## Requirement
Using the records below, filter out every line that lacks "Реклама" and copy the rest.

┌──

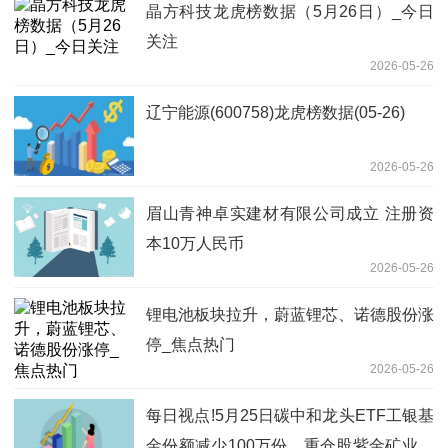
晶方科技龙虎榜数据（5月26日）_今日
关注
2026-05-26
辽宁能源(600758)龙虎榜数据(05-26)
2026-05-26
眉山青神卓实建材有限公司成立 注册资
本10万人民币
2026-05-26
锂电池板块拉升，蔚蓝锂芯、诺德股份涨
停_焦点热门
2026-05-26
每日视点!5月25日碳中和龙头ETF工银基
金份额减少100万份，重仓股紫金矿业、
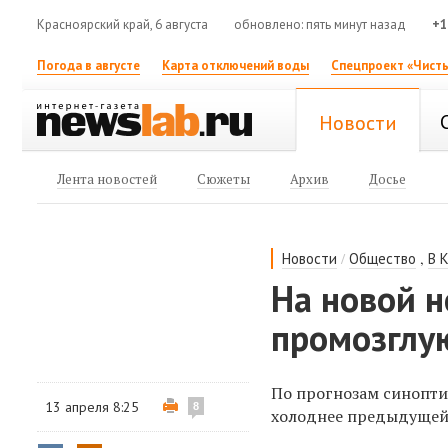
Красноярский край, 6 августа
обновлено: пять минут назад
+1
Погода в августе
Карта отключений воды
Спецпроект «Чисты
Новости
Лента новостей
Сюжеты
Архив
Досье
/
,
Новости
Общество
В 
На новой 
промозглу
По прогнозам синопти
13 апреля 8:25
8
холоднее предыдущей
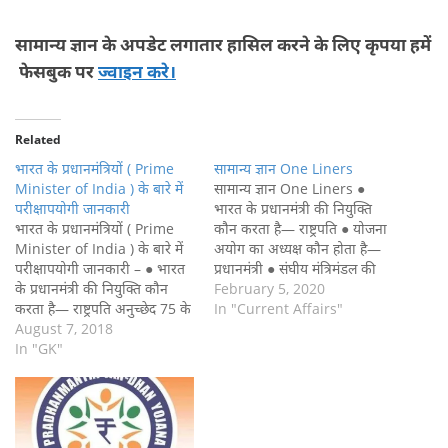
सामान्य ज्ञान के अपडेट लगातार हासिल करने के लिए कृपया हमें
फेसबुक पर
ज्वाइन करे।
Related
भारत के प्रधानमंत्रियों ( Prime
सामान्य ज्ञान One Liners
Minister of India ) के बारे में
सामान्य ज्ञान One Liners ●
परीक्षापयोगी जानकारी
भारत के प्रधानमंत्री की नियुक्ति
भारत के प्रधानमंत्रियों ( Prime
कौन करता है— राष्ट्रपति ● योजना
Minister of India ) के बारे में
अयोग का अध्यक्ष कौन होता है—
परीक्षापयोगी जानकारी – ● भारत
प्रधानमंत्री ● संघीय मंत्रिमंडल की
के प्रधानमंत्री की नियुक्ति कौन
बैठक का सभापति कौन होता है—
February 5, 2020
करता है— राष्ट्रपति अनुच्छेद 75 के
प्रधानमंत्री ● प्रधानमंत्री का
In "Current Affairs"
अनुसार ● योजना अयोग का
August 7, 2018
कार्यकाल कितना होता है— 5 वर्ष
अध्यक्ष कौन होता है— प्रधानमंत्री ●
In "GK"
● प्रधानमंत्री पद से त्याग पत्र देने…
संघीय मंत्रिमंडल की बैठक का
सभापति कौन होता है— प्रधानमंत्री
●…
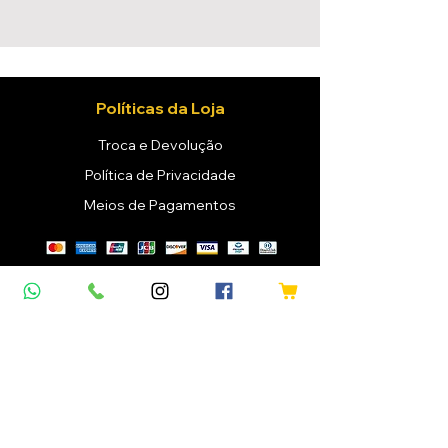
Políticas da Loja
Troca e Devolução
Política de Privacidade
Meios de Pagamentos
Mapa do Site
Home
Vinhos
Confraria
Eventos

└──
┌──

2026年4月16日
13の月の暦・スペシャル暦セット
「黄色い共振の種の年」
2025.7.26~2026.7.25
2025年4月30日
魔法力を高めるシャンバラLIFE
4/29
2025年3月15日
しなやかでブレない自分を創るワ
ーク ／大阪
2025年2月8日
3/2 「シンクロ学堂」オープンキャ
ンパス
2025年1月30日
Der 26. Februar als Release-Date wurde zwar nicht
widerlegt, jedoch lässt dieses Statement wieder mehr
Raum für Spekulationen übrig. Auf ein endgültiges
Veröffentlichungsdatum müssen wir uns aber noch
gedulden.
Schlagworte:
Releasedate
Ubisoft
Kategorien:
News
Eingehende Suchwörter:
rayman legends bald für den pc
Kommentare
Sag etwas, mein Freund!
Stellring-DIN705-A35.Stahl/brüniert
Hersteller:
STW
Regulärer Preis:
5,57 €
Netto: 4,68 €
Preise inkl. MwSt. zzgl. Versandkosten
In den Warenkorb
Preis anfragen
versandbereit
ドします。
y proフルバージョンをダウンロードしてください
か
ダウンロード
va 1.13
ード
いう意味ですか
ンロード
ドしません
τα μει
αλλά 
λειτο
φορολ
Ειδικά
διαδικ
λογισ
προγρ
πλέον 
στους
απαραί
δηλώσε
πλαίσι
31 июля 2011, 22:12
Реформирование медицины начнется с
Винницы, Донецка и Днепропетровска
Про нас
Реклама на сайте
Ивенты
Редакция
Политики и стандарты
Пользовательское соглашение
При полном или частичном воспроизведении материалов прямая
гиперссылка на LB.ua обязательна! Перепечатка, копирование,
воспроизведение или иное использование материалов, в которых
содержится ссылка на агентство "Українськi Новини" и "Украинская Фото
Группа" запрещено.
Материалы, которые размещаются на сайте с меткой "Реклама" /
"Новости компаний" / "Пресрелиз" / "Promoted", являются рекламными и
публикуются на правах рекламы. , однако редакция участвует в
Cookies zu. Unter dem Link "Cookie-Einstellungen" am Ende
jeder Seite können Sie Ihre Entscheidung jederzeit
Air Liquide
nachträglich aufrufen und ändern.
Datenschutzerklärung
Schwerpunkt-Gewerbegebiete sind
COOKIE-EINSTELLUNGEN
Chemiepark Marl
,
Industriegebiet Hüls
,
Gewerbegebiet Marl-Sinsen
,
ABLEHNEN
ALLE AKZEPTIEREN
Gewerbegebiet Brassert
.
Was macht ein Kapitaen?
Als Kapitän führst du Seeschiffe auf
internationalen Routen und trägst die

└──

## Exercise answer
Реклама на сайте
Материалы, которые размещаются на сайте с меткой "Реклама" /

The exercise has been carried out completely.